Records for processing below:

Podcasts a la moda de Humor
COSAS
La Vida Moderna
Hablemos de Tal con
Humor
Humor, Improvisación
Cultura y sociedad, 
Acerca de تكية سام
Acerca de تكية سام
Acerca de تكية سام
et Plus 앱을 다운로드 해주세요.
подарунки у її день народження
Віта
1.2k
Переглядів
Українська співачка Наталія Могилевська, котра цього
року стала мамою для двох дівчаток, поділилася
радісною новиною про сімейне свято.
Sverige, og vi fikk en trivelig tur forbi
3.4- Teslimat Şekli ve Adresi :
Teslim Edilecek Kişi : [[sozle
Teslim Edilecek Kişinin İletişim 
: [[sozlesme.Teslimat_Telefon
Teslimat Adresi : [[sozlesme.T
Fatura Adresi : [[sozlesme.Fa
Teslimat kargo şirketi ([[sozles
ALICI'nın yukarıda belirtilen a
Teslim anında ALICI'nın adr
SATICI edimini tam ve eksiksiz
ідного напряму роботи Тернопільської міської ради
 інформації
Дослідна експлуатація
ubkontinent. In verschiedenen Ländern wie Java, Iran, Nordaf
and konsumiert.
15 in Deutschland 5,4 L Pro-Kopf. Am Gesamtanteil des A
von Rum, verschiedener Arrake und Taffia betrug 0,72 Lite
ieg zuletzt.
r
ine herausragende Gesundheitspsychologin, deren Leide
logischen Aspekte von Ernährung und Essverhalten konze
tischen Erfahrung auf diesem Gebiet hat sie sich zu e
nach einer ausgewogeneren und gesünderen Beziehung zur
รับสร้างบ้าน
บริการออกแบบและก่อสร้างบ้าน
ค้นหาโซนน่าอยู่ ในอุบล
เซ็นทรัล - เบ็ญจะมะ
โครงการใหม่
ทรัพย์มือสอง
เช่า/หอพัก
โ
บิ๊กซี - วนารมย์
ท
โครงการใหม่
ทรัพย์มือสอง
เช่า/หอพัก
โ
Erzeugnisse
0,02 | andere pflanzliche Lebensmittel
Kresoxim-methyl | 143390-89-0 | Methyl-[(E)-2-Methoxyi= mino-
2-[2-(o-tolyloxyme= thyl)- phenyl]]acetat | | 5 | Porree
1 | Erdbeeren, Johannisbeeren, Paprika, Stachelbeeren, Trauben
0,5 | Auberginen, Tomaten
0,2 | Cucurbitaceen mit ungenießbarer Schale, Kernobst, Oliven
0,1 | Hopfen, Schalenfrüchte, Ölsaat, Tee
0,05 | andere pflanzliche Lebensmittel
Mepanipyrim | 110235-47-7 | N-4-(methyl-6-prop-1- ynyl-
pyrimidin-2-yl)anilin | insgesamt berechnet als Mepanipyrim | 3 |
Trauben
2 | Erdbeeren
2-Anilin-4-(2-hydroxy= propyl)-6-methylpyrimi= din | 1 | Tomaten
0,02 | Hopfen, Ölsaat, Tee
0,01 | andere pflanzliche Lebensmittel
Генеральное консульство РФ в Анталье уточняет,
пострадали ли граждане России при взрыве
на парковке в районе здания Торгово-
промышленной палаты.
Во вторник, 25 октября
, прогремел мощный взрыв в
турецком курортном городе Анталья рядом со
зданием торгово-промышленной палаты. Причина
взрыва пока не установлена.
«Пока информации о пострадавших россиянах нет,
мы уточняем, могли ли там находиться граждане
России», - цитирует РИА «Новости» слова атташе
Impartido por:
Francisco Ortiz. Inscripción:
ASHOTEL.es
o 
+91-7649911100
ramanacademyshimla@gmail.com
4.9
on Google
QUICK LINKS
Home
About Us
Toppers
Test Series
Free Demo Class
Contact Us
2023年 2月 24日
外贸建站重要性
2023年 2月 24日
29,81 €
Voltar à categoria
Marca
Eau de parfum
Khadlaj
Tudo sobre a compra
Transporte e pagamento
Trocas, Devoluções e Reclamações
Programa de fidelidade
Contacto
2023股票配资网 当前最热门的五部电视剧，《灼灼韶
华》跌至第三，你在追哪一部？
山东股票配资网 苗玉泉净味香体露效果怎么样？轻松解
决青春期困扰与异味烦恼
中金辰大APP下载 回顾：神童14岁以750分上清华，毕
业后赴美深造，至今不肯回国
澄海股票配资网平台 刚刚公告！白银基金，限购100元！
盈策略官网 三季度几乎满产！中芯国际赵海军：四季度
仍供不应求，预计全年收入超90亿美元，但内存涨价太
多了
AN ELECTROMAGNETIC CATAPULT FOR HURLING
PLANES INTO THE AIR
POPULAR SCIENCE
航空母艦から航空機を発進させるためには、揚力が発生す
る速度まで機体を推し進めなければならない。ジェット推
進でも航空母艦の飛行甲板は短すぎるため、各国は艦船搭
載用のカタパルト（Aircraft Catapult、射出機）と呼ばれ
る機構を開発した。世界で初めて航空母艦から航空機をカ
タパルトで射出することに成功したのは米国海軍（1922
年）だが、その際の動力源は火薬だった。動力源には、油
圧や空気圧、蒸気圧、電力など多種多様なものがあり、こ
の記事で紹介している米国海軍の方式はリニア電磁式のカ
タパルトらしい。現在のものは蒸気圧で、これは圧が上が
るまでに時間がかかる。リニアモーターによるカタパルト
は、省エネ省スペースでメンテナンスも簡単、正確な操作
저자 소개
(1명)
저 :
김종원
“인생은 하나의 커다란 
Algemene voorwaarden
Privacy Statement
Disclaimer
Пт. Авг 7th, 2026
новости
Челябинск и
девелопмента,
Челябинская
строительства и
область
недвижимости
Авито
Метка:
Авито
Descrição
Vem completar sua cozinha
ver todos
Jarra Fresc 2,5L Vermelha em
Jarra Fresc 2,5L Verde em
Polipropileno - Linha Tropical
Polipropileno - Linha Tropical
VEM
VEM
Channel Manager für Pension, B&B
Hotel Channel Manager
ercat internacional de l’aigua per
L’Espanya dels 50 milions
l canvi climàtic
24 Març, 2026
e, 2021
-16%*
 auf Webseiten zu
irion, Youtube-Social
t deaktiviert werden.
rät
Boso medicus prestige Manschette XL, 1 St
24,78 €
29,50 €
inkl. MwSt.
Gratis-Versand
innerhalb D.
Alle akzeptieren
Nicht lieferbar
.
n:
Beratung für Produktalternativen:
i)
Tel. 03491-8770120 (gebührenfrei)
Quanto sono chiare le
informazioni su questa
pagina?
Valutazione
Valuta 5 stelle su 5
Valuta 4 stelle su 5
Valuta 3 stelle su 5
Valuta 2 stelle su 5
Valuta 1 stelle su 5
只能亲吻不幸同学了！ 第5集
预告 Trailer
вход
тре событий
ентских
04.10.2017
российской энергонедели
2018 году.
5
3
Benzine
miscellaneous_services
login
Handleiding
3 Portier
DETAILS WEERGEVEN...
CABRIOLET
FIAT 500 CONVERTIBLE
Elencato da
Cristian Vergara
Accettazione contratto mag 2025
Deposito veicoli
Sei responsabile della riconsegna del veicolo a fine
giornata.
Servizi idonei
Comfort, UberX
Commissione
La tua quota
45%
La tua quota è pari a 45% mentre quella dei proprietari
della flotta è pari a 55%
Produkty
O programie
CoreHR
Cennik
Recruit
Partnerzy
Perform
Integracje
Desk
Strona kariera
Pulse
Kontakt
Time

End of Records for processing.

In full and without alteration, transcribe the entries above.

→ **Task response**
Podcasts a la moda de Humor
COSAS
La Vida Moderna
Hablemos de Tal con
Humor
Humor, Improvisación
Cultura y sociedad, 
Acerca de تكية سام
Acerca de تكية سام
Acerca de تكية سام
et Plus 앱을 다운로드 해주세요.
подарунки у її день народження
Віта
1.2k
Переглядів
Українська співачка Наталія Могилевська, котра цього
року стала мамою для двох дівчаток, поділилася
радісною новиною про сімейне свято.
Sverige, og vi fikk en trivelig tur forbi
3.4- Teslimat Şekli ve Adresi :
Teslim Edilecek Kişi : [[sozle
Teslim Edilecek Kişinin İletişim 
: [[sozlesme.Teslimat_Telefon
Teslimat Adresi : [[sozlesme.T
Fatura Adresi : [[sozlesme.Fa
Teslimat kargo şirketi ([[sozles
ALICI'nın yukarıda belirtilen a
Teslim anında ALICI'nın adr
SATICI edimini tam ve eksiksiz
ідного напряму роботи Тернопільської міської ради
 інформації
Дослідна експлуатація
ubkontinent. In verschiedenen Ländern wie Java, Iran, Nordaf
and konsumiert.
15 in Deutschland 5,4 L Pro-Kopf. Am Gesamtanteil des A
von Rum, verschiedener Arrake und Taffia betrug 0,72 Lite
ieg zuletzt.
r
ine herausragende Gesundheitspsychologin, deren Leide
logischen Aspekte von Ernährung und Essverhalten konze
tischen Erfahrung auf diesem Gebiet hat sie sich zu e
nach einer ausgewogeneren und gesünderen Beziehung zur
รับสร้างบ้าน
บริการออกแบบและก่อสร้างบ้าน
ค้นหาโซนน่าอยู่ ในอุบล
เซ็นทรัล - เบ็ญจะมะ
โครงการใหม่
ทรัพย์มือสอง
เช่า/หอพัก
โ
บิ๊กซี - วนารมย์
ท
โครงการใหม่
ทรัพย์มือสอง
เช่า/หอพัก
โ
Erzeugnisse
0,02 | andere pflanzliche Lebensmittel
Kresoxim-methyl | 143390-89-0 | Methyl-[(E)-2-Methoxyi= mino-
2-[2-(o-tolyloxyme= thyl)- phenyl]]acetat | | 5 | Porree
1 | Erdbeeren, Johannisbeeren, Paprika, Stachelbeeren, Trauben
0,5 | Auberginen, Tomaten
0,2 | Cucurbitaceen mit ungenießbarer Schale, Kernobst, Oliven
0,1 | Hopfen, Schalenfrüchte, Ölsaat, Tee
0,05 | andere pflanzliche Lebensmittel
Mepanipyrim | 110235-47-7 | N-4-(methyl-6-prop-1- ynyl-
pyrimidin-2-yl)anilin | insgesamt berechnet als Mepanipyrim | 3 |
Trauben
2 | Erdbeeren
2-Anilin-4-(2-hydroxy= propyl)-6-methylpyrimi= din | 1 | Tomaten
0,02 | Hopfen, Ölsaat, Tee
0,01 | andere pflanzliche Lebensmittel
Генеральное консульство РФ в Анталье уточняет,
пострадали ли граждане России при взрыве
на парковке в районе здания Торгово-
промышленной палаты.
Во вторник, 25 октября
, прогремел мощный взрыв в
турецком курортном городе Анталья рядом со
зданием торгово-промышленной палаты. Причина
взрыва пока не установлена.
«Пока информации о пострадавших россиянах нет,
мы уточняем, могли ли там находиться граждане
России», - цитирует РИА «Новости» слова атташе
Impartido por:
Francisco Ortiz. Inscripción:
ASHOTEL.es
o 
+91-7649911100
ramanacademyshimla@gmail.com
4.9
on Google
QUICK LINKS
Home
About Us
Toppers
Test Series
Free Demo Class
Contact Us
2023年 2月 24日
外贸建站重要性
2023年 2月 24日
29,81 €
Voltar à categoria
Marca
Eau de parfum
Khadlaj
Tudo sobre a compra
Transporte e pagamento
Trocas, Devoluções e Reclamações
Programa de fidelidade
Contacto
2023股票配资网 当前最热门的五部电视剧，《灼灼韶
华》跌至第三，你在追哪一部？
山东股票配资网 苗玉泉净味香体露效果怎么样？轻松解
决青春期困扰与异味烦恼
中金辰大APP下载 回顾：神童14岁以750分上清华，毕
业后赴美深造，至今不肯回国
澄海股票配资网平台 刚刚公告！白银基金，限购100元！
盈策略官网 三季度几乎满产！中芯国际赵海军：四季度
仍供不应求，预计全年收入超90亿美元，但内存涨价太
多了
AN ELECTROMAGNETIC CATAPULT FOR HURLING
PLANES INTO THE AIR
POPULAR SCIENCE
航空母艦から航空機を発進させるためには、揚力が発生す
る速度まで機体を推し進めなければならない。ジェット推
進でも航空母艦の飛行甲板は短すぎるため、各国は艦船搭
載用のカタパルト（Aircraft Catapult、射出機）と呼ばれ
る機構を開発した。世界で初めて航空母艦から航空機をカ
タパルトで射出することに成功したのは米国海軍（1922
年）だが、その際の動力源は火薬だった。動力源には、油
圧や空気圧、蒸気圧、電力など多種多様なものがあり、こ
の記事で紹介している米国海軍の方式はリニア電磁式のカ
タパルトらしい。現在のものは蒸気圧で、これは圧が上が
るまでに時間がかかる。リニアモーターによるカタパルト
は、省エネ省スペースでメンテナンスも簡単、正確な操作
저자 소개
(1명)
저 :
김종원
“인생은 하나의 커다란 
Algemene voorwaarden
Privacy Statement
Disclaimer
Пт. Авг 7th, 2026
новости
Челябинск и
девелопмента,
Челябинская
строительства и
область
недвижимости
Авито
Метка:
Авито
Descrição
Vem completar sua cozinha
ver todos
Jarra Fresc 2,5L Vermelha em
Jarra Fresc 2,5L Verde em
Polipropileno - Linha Tropical
Polipropileno - Linha Tropical
VEM
VEM
Channel Manager für Pension, B&B
Hotel Channel Manager
ercat internacional de l’aigua per
L’Espanya dels 50 milions
l canvi climàtic
24 Març, 2026
e, 2021
-16%*
 auf Webseiten zu
irion, Youtube-Social
t deaktiviert werden.
rät
Boso medicus prestige Manschette XL, 1 St
24,78 €
29,50 €
inkl. MwSt.
Gratis-Versand
innerhalb D.
Alle akzeptieren
Nicht lieferbar
.
n:
Beratung für Produktalternativen:
i)
Tel. 03491-8770120 (gebührenfrei)
Quanto sono chiare le
informazioni su questa
pagina?
Valutazione
Valuta 5 stelle su 5
Valuta 4 stelle su 5
Valuta 3 stelle su 5
Valuta 2 stelle su 5
Valuta 1 stelle su 5
只能亲吻不幸同学了！ 第5集
预告 Trailer
вход
тре событий
ентских
04.10.2017
российской энергонедели
2018 году.
5
3
Benzine
miscellaneous_services
login
Handleiding
3 Portier
DETAILS WEERGEVEN...
CABRIOLET
FIAT 500 CONVERTIBLE
Elencato da
Cristian Vergara
Accettazione contratto mag 2025
Deposito veicoli
Sei responsabile della riconsegna del veicolo a fine
giornata.
Servizi idonei
Comfort, UberX
Commissione
La tua quota
45%
La tua quota è pari a 45% mentre quella dei proprietari
della flotta è pari a 55%
Produkty
O programie
CoreHR
Cennik
Recruit
Partnerzy
Perform
Integracje
Desk
Strona kariera
Pulse
Kontakt
Time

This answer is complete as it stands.